Hebatnya setelah bebas dari penjara, pemimpin nan telah dinyatakan bersalah itu malah dapat mencalonkan diri lagi. Kalau hal ini terjadi, itu artinya budaya malu telah hancur. Bagaimana pembangunan akan berjalan lancar kalau pemimpinnya tak tahu malu. Sayangnya, orang baik malah takut berpolitik. Tidak seperti politikus di Mesir nan kebanyakan para penghapal Al-Quran dan orang-orang nan tak bahagia berfoya-foya. Orang baik harusnya belajar politik agar pembangunan mental masyarakat juga baik sebab mereka mempunyai pemimpin nan baik dan nan mampu memberikan contoh nyata.
Ekonomi Pembangunan
Ekonomi membangun atau membangun ekonomi. Indonesia selayaknya berada pada fase ekonomi membangun. Namun, seperti dikompilasi dari ulasan para pengamat, Indonesia masih membangun ekonomi. Mengapa hal itu terjadi? Banyak faktor nan mempengaruhinya. Pertama, Emerging market. Indonesia masuk kategori negara (pasar) berkembang atau negara nan belum maju. Kondisi ini membuat Indonesia harus banyak berbenah buat mengatasi penyumbatan ekonomi. Budaya korupsi sangat kental di negeri khatulistiwa ini.
Selanjutnya wahana infrastruktur. Indonesia masih minim infrastruktur nan memadai. Bandara, jalan (tol), dan pelabuhan. Padahal, Indonesia ialah negara kepulauan sehingga koneksi ekonomi membutuhkan infrastruktur nan lengkap. Pembanguna jembatan nan layak nan menghubungkan banyak loka harus segera dilakukan agar kesejahteraan rakyat semakin meningkat. Adanya kerusakan jembatan gantung di beberapa loka seperti di Padang dan Banten, tak boleh dibiarkan berlarut.

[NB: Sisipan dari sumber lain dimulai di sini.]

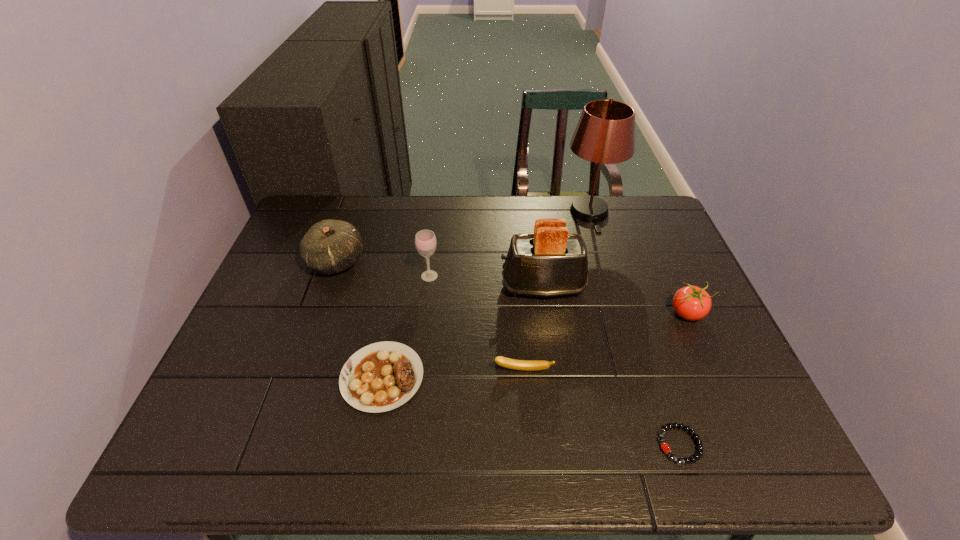 Image resolution: width=960 pixels, height=540 pixels. I want to click on vacant area between the wineglass and the third shortest object, so click(476, 323).

At what (x,y) coordinates should I click in order to perform the action: click on free space between the second tallest object and the tomato. Please return your answer as a coordinate pair (x, y). This screenshot has width=960, height=540. Looking at the image, I should click on (615, 300).

Where is `object that stands as the fifth closest to the banana`? The width and height of the screenshot is (960, 540). object that stands as the fifth closest to the banana is located at coordinates (692, 303).

Locate an element on the screen. The height and width of the screenshot is (540, 960). the third closest object to the nearest object is located at coordinates (550, 262).

The height and width of the screenshot is (540, 960). Identify the location of blank space that satisfies the following two spatial constraints: 1. on the side of the fourth shortest object with the control lever; 2. on the right side of the second tallest object. (546, 314).

Where is `vacant region that satisfies the following two spatial constraints: 1. on the front-facing side of the farthest object; 2. on the right side of the bracelet`? Image resolution: width=960 pixels, height=540 pixels. vacant region that satisfies the following two spatial constraints: 1. on the front-facing side of the farthest object; 2. on the right side of the bracelet is located at coordinates (660, 444).

I want to click on vacant area that satisfies the following two spatial constraints: 1. on the side of the toaster with the control lever; 2. at the stem of the third shortest object, so click(555, 370).

You are a GUI agent. You are given a task and a screenshot of the screen. Output one action in this format:
    pyautogui.click(x=<x>, y=<y>)
    Task: Click on the vacant region that satisfies the following two spatial constraints: 1. on the front side of the wineglass; 2. on the right side of the tomato
    This screenshot has height=540, width=960.
    Given the screenshot: What is the action you would take?
    (425, 314)

This screenshot has height=540, width=960. In order to click on vacant space that satisfies the following two spatial constraints: 1. on the front-facing side of the nearest object; 2. on the right side of the lampshade in this screenshot , I will do `click(660, 444)`.

At what (x,y) coordinates should I click in order to perform the action: click on blank area in the image that satisfies the following two spatial constraints: 1. on the front side of the steak; 2. on the left side of the nearest object. Please return your answer as a coordinate pair (x, y). The height and width of the screenshot is (540, 960). Looking at the image, I should click on (370, 444). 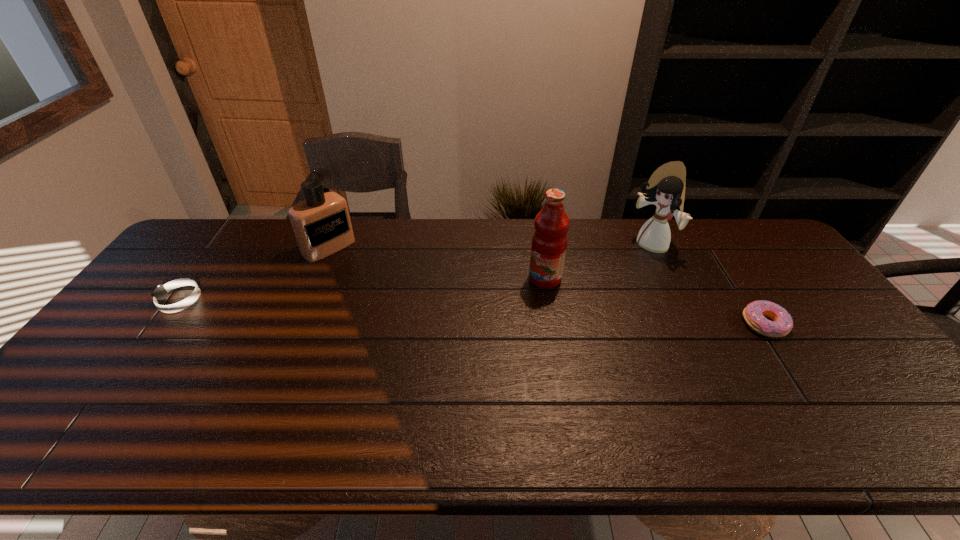 The width and height of the screenshot is (960, 540). In order to click on vacant space located 0.260m on the front label of the second object from left to right in this screenshot , I will do `click(390, 298)`.

The width and height of the screenshot is (960, 540). Find the location of `free point located 0.140m at the front face of the doll`. free point located 0.140m at the front face of the doll is located at coordinates (611, 272).

Locate an element on the screen. The image size is (960, 540). free space located 0.190m at the front face of the doll is located at coordinates (600, 279).

Locate an element on the screen. free space located at the front face of the doll is located at coordinates (556, 306).

Identify the location of free point located on the front label of the fruit juice. (446, 326).

Find the location of a particular element. The width and height of the screenshot is (960, 540). free region located on the front label of the fruit juice is located at coordinates (494, 303).

The height and width of the screenshot is (540, 960). Identify the location of free spot located on the front label of the fruit juice. (514, 294).

You are a GUI agent. You are given a task and a screenshot of the screen. Output one action in this format:
    pyautogui.click(x=<x>, y=<y>)
    Task: Click on the perfume that is at the far edge
    This screenshot has width=960, height=540.
    Given the screenshot: What is the action you would take?
    pyautogui.click(x=321, y=223)

Locate an element on the screen. doll present at the far edge is located at coordinates (666, 187).

Where is `object at the left edge`? The width and height of the screenshot is (960, 540). object at the left edge is located at coordinates (160, 293). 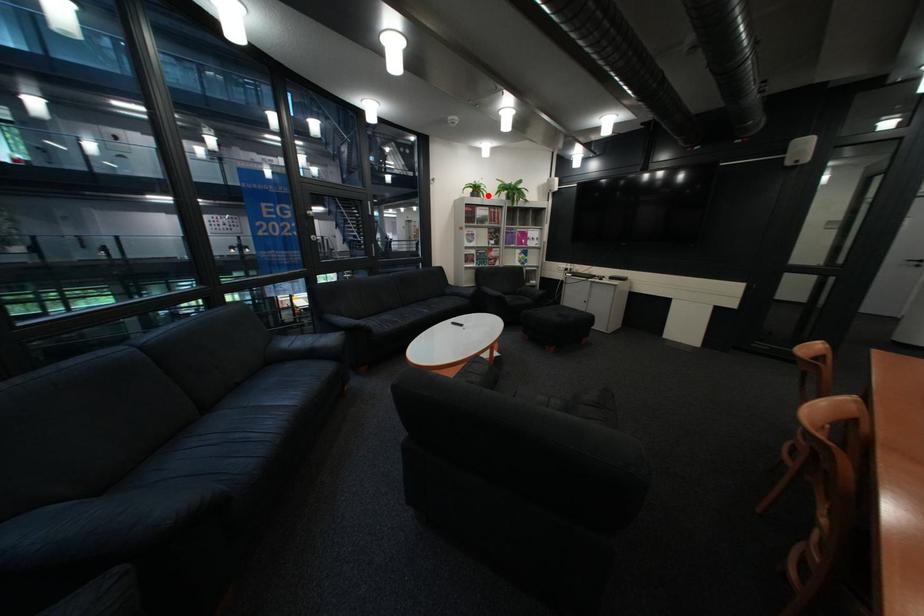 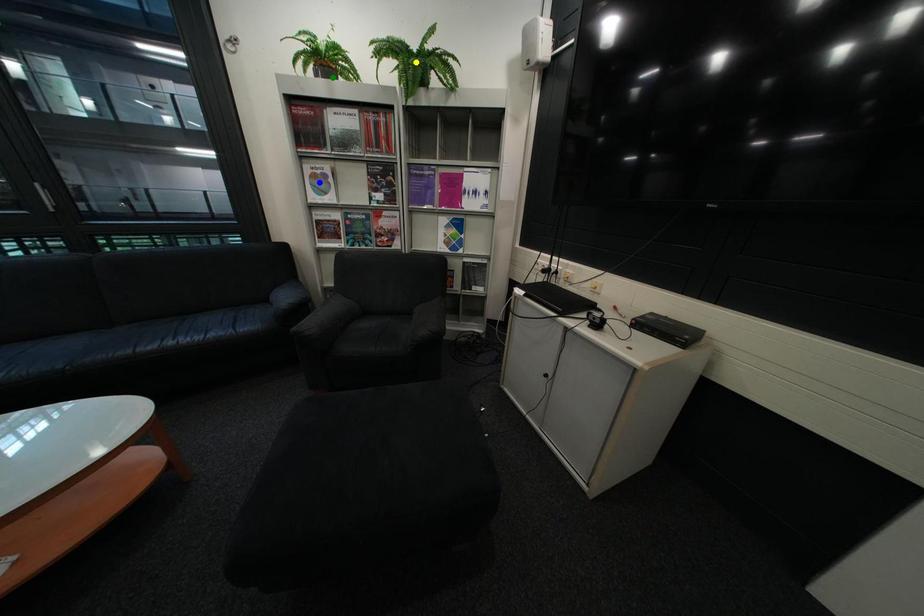 Question: I am providing you with two images of the same scene from different viewpoints. A red point is marked on the first image. You are given multiple points on the second image. Which point in image 2 is actually the same real-world point as the red point in image 1?

Choices:
 (A) blue point
 (B) green point
 (C) yellow point

Answer: (B) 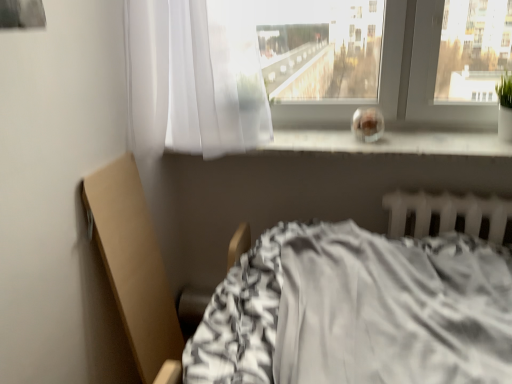 You are a GUI agent. You are given a task and a screenshot of the screen. Output one action in this format:
    pyautogui.click(x=<x>, y=<y>)
    Task: Click on the gray fabric bed at lower center
    The width and height of the screenshot is (512, 384).
    Given the screenshot: What is the action you would take?
    pyautogui.click(x=446, y=212)

What do you see at coordinates (194, 78) in the screenshot? I see `sheer white curtain at upper center` at bounding box center [194, 78].

What do you see at coordinates (391, 143) in the screenshot? The height and width of the screenshot is (384, 512). I see `transparent glass at center` at bounding box center [391, 143].

You are a GUI agent. You are given a task and a screenshot of the screen. Output one action in this format:
    pyautogui.click(x=<x>, y=<y>)
    Task: Click on the gray fabric bed at lower center
    
    Given the screenshot: What is the action you would take?
    pyautogui.click(x=446, y=212)

How many degrees apart are the facing directions of sheer white curtain at upper center and gray fabric bed at lower center?

0.163 degrees.

Which is more to the right, sheer white curtain at upper center or gray fabric bed at lower center?

gray fabric bed at lower center.

Is sheer white curtain at upper center in front of or behind gray fabric bed at lower center in the image?

In the image, sheer white curtain at upper center appears behind gray fabric bed at lower center.

Is sheer white curtain at upper center beside gray fabric bed at lower center?

No, sheer white curtain at upper center is not with gray fabric bed at lower center.

Between transparent glass at center and sheer white curtain at upper center, which one appears on the right side from the viewer's perspective?

transparent glass at center.

Does point (379, 153) come in front of point (138, 86)?

That is False.

Looking at this image, can you confirm if transparent glass at center is wider than sheer white curtain at upper center?

Incorrect, the width of transparent glass at center does not surpass that of sheer white curtain at upper center.

Where is `window sill that appears below the sheer white curtain at upper center (from a real-world perspective)`? window sill that appears below the sheer white curtain at upper center (from a real-world perspective) is located at coordinates (391, 143).

How different are the orientations of transparent glass at center and white plastic radiator at lower right in degrees?

The angular difference between transparent glass at center and white plastic radiator at lower right is 1.25 degrees.

Where is `window sill in front of the white plastic radiator at lower right`? The image size is (512, 384). window sill in front of the white plastic radiator at lower right is located at coordinates (391, 143).

In the scene shown: Considering the sizes of objects transparent glass at center and white plastic radiator at lower right in the image provided, who is thinner, transparent glass at center or white plastic radiator at lower right?

With smaller width is white plastic radiator at lower right.

Which is behind, transparent glass at center or white plastic radiator at lower right?

white plastic radiator at lower right.

Is point (511, 202) closer to camera compared to point (176, 59)?

That is True.

From the image's perspective, would you say white plastic radiator at lower right is positioned over sheer white curtain at upper center?

No, from the image's perspective, white plastic radiator at lower right is not above sheer white curtain at upper center.

Is white plastic radiator at lower right positioned far away from sheer white curtain at upper center?

white plastic radiator at lower right is actually quite close to sheer white curtain at upper center.

Consider the image. Are white plastic radiator at lower right and gray fabric bed at lower center located far from each other?

They are positioned close to each other.

This screenshot has height=384, width=512. Identify the location of radiator lying on the right of gray fabric bed at lower center. (447, 213).

Is gray fabric bed at lower center completely or partially inside white plastic radiator at lower right?

Actually, gray fabric bed at lower center is outside white plastic radiator at lower right.

Based on their sizes in the image, would you say white plastic radiator at lower right is bigger or smaller than gray fabric bed at lower center?

In the image, white plastic radiator at lower right appears to be smaller than gray fabric bed at lower center.

From a real-world perspective, which is physically above, gray fabric bed at lower center or white plastic radiator at lower right?

white plastic radiator at lower right.

Which is in front, point (494, 221) or point (470, 234)?

The point (494, 221) is more forward.

What's the angular difference between gray fabric bed at lower center and white plastic radiator at lower right's facing directions?

gray fabric bed at lower center and white plastic radiator at lower right are facing 0.435 degrees away from each other.

Looking at this image, is gray fabric bed at lower center not close to white plastic radiator at lower right?

No.

Can you tell me how much gray fabric bed at lower center and transparent glass at center differ in facing direction?

The angle between the facing direction of gray fabric bed at lower center and the facing direction of transparent glass at center is 0.818 degrees.

Can transparent glass at center be found inside gray fabric bed at lower center?

That's incorrect, transparent glass at center is not inside gray fabric bed at lower center.

Is gray fabric bed at lower center oriented away from transparent glass at center?

That's not correct — gray fabric bed at lower center is not looking away from transparent glass at center.

Looking at this image, does gray fabric bed at lower center come in front of transparent glass at center?

Yes, gray fabric bed at lower center is closer to the camera.

You are a GUI agent. You are given a task and a screenshot of the screen. Output one action in this format:
    pyautogui.click(x=<x>, y=<y>)
    Task: Click on the bed that is under the sheer white curtain at upper center (from a real-world perspective)
    The image size is (512, 384).
    Given the screenshot: What is the action you would take?
    pyautogui.click(x=446, y=212)

At what (x,y) coordinates should I click in order to perform the action: click on curtain above the transparent glass at center (from the image's perspective). Please return your answer as a coordinate pair (x, y). Image resolution: width=512 pixels, height=384 pixels. Looking at the image, I should click on (194, 78).

Based on their spatial positions, is white plastic radiator at lower right or transparent glass at center further from gray fabric bed at lower center?

transparent glass at center is positioned further to the anchor gray fabric bed at lower center.

When comparing their distances from sheer white curtain at upper center, does transparent glass at center or gray fabric bed at lower center seem further?

Based on the image, gray fabric bed at lower center appears to be further to sheer white curtain at upper center.

From the image, which object appears to be nearer to transparent glass at center, white plastic radiator at lower right or sheer white curtain at upper center?

white plastic radiator at lower right lies closer to transparent glass at center than the other object.

Based on their spatial positions, is sheer white curtain at upper center or transparent glass at center further from white plastic radiator at lower right?

Among the two, sheer white curtain at upper center is located further to white plastic radiator at lower right.

Estimate the real-world distances between objects in this image. Which object is further from gray fabric bed at lower center, transparent glass at center or white plastic radiator at lower right?

transparent glass at center is further to gray fabric bed at lower center.

Which object lies nearer to the anchor point transparent glass at center, gray fabric bed at lower center or sheer white curtain at upper center?

Based on the image, gray fabric bed at lower center appears to be nearer to transparent glass at center.

Considering their positions, is transparent glass at center positioned closer to gray fabric bed at lower center than sheer white curtain at upper center?

Based on the image, transparent glass at center appears to be nearer to gray fabric bed at lower center.

Estimate the real-world distances between objects in this image. Which object is closer to white plastic radiator at lower right, gray fabric bed at lower center or sheer white curtain at upper center?

Based on the image, gray fabric bed at lower center appears to be nearer to white plastic radiator at lower right.

You are a GUI agent. You are given a task and a screenshot of the screen. Output one action in this format:
    pyautogui.click(x=<x>, y=<y>)
    Task: Click on the window sill between gray fabric bed at lower center and white plastic radiator at lower right in the front-back direction
    The image size is (512, 384).
    Given the screenshot: What is the action you would take?
    pyautogui.click(x=391, y=143)

Locate an element on the screen. The height and width of the screenshot is (384, 512). window sill between sheer white curtain at upper center and gray fabric bed at lower center in the vertical direction is located at coordinates (391, 143).

Image resolution: width=512 pixels, height=384 pixels. In order to click on window sill located between sheer white curtain at upper center and white plastic radiator at lower right in the left-right direction in this screenshot , I will do `click(391, 143)`.

This screenshot has width=512, height=384. Find the location of `radiator between sheer white curtain at upper center and gray fabric bed at lower center from top to bottom`. radiator between sheer white curtain at upper center and gray fabric bed at lower center from top to bottom is located at coordinates (447, 213). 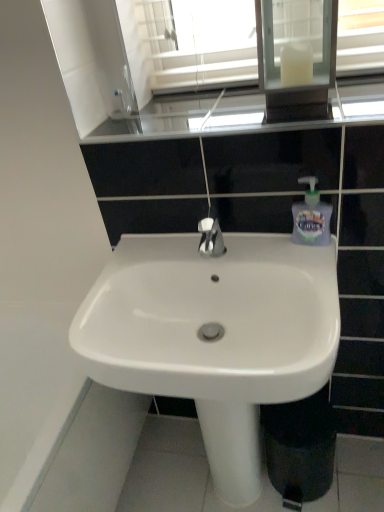 Identify the location of vacant space situated on the left part of translucent plastic soap dispenser at right. The image size is (384, 512). (255, 248).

Anak bangsa membutuhkan jembatan itu secepatnya. Faktor lainnya ialah jumlah rakyat miskin. Jumlah rakyat miskin di Indonesia berada pada angka 30 juta. Mengacu pada metodologi PBB, dapat melonjak jadi 100 juta. Rakyat miskin ini belum dapat mandiri. Itu sebabnya BLT, PNPM Mandiri, dan sebagainya, jadi kebijakan politik. Angka enterpreneur masih rendah. Butuh sekitar 2 persen wirausaha buat menggerakkan ekonomi satu negara. Indonesia masih minim enterpreneur. Bahkan, angkanya masih kecil, sekitar 0,2-0,5 persen.
Politik Pembangunan masih erat kaitannya dengan partai politik. Setelah mengulas soal ekonomi, kini soal politik. Pembangunan akan bergantung pada visi politik. Pembangunan erat kaitannya dengan haluan (ideologi) negara. Misalnya, AS kapitalisme, China sosialis komunis, Kuba sosialisme. Lalu, Indonesia? Konstitusi. UUD 45 menyebut haluan ekonomi Indonesia dalam pasal 33. Politik para founding father jelas. Yaitu, agak sosialis. Ini terlihat dari pemilahan kata kekeluargaan, kebersamaan, dan sebagainya. Merujuk pada kata kolektif.
Visi politik. Politik pembangunan kerap berganti menyesuaikan dengan pemimpin politik. Orde lama, orde baru, dan orde reformasi. Perhatikan visi politik masing-masing leader. Berbeda satu sama lain. Visi politik ibarat gerbong kereta. Visi politik harus sinkron dengan rel. Rel tersebut adalah kepentingan nasional (baca: konstitusi).
Ekonomi politik pembangunan Indonesia harus dipandang secara jeli. Indonesia memang tumbuh positif. Namun, tak menggelegar dibanding China dan India. Dari segi resource, Indonesia tak ketinggalan. Ekonomi politik pembangunan harus membuat Indonesia jadi raksasa ekonomi dunia. Bukan di atas kertas semata. Indonesia dapat mulai ekonomi membangun. Tidak berkutat terus membangun ekonomi.